St Mary the Virgin



The following is a transcript of a framed, calligraphed, description of the church which hangs in the nave. The date and author are unknown.
Link to Historic England listing for St Marys [link]

This small cruciform church follows the traditional architectural style of the thirteenth century, technically termed
“Early English” and is the most indigenous of all architectural styles in the Gothic period.

It was designed by the famous church architect Temple Moor. 
The foundation stone was laid in 1924 and the church was consecrated in 1926.


Characteristic of “Early English” are the lofty lancet windows of varying proportions arranged in groups of two or three and sometimes five, and the refined simple contour of the mouldings.

The feature is especially fitting in view of the Cistercian Nunnery which stood at Thorpe (Nunthorpe) at the beginning of the thirteenth century – site nearby Nunthorpe Hall.



The Chancel is planned with arcades; its small
south aislesuggests a chapel for daily use.


To the north are the vestries and the organ loft. The arches with their varied mouldings and the clerestory above give height and dignity to the Chancel, which indeed is the church proper. This is a somewhat unusual feature but the effect is uplifting.

The four main arches carrying the tower over the crossing are bold features of the interior and the method adopted to transfer the thrusts created (the arch never sleeps) to substantial abutments is worthy of study The scheme of the arches leading east from the transept to the choir aisles gives a great sense of solidarity and fascinating diagonal views of the altar are created from the transept.

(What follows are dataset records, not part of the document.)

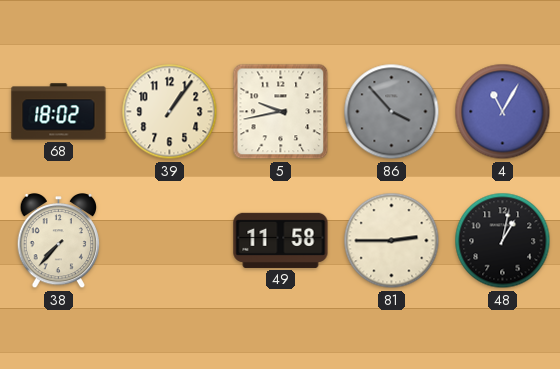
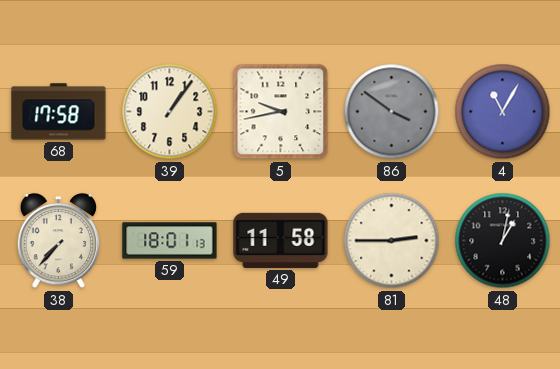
68: 18:02 -> 17:58
86: 3:53 -> 3:51
59: none -> 18:01
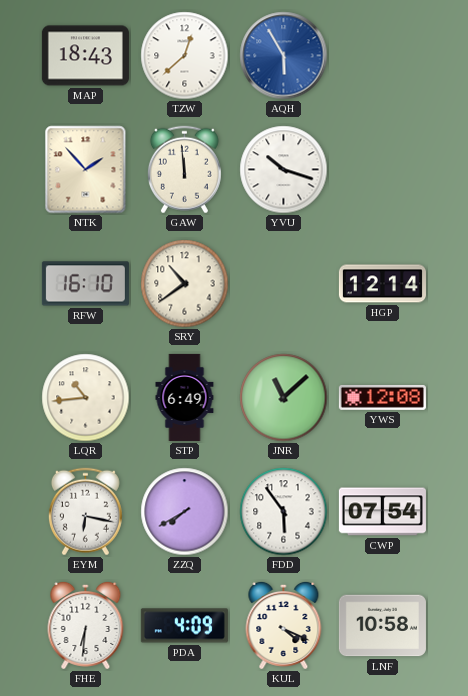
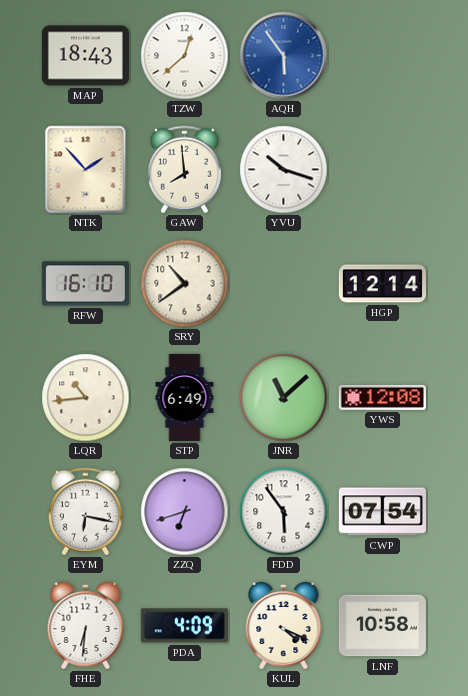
AQH: 5:55 -> 5:54
GAW: 11:59 -> 7:59
ZZQ: 7:40 -> 6:42
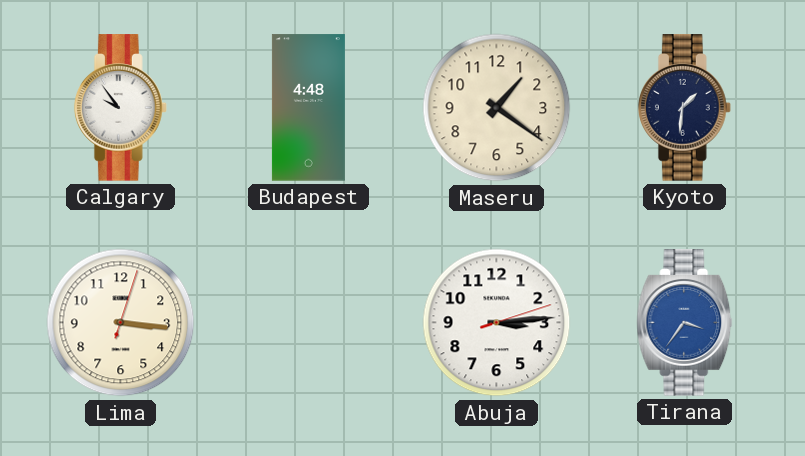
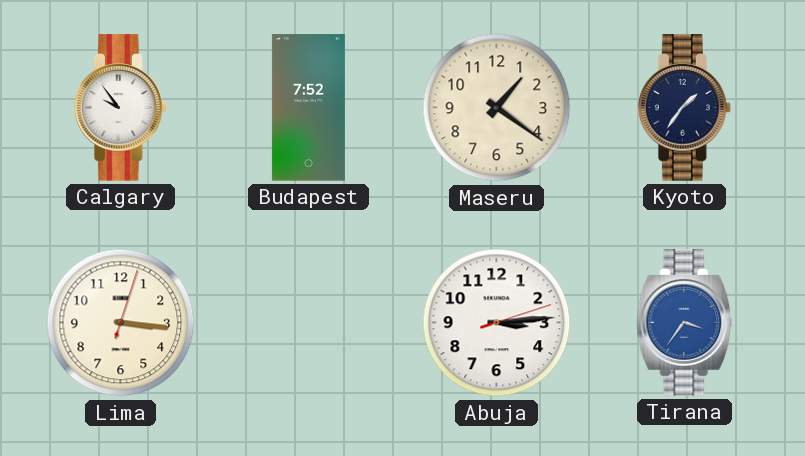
Budapest: 4:48 -> 7:52
Kyoto: 1:31 -> 1:36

Here the harmony of the whole and the quality of scale can best be studied. It is the coursing and size of the stones adopted that largely give this quality.

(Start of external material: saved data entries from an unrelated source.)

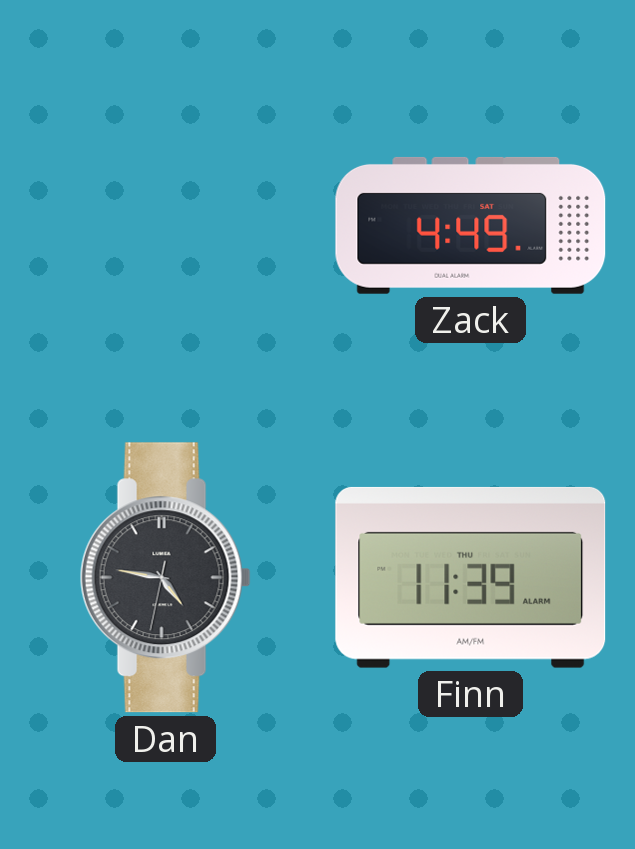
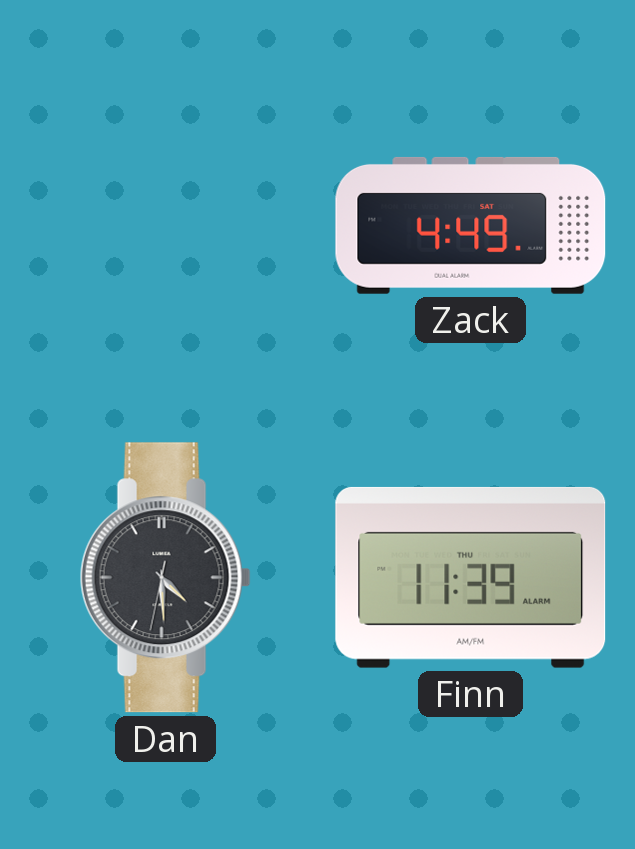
Dan: 4:46 -> 4:29
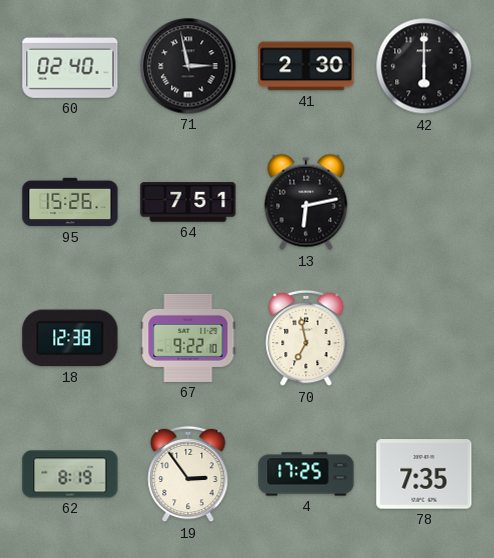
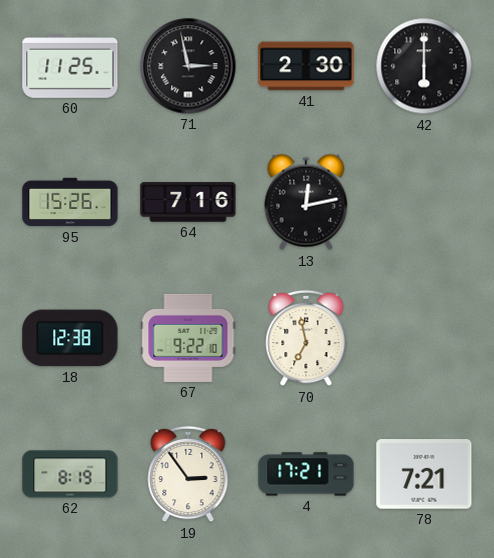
60: 02:40 -> 11:25
64: 7:51 -> 7:16
13: 6:13 -> 12:13
4: 17:25 -> 17:21
78: 7:35 -> 7:21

Again the slight variation in the detail of the corbels carrying the western arch at the crossing should be noted. It is just such details that make our church interesting, being hand wrought in every particular without any of the standardisation of the machine-made product.


The deep arch over the 3 light North Transept window – delightfully out of centre - is another instance of design to give substance to the structure. This arch actually carries the stairway up to the tower – an ingenious camouflage.



Visitors should glance at the narrow little west window in the North Transept with its arched head, an exception in design, & eastward the “Vesica” shaped opening (to allow sound from the organ loft) which has an interesting traditional significance.


Built of Ayton stone and with all the roofs,
doors, seating and fittings of English oak.

The church stands as an example of the pure
English product – rare in these days




Its position with magnificent views from outside
its walls must be unsurpassed in Cleveland.


The Eight Bells in the Tower were installed to the memory of Sir Arthur and Lady Dorman and their eldest son, Mr Charles Dorman, whose liberality so largely contributed to the erection of the Church.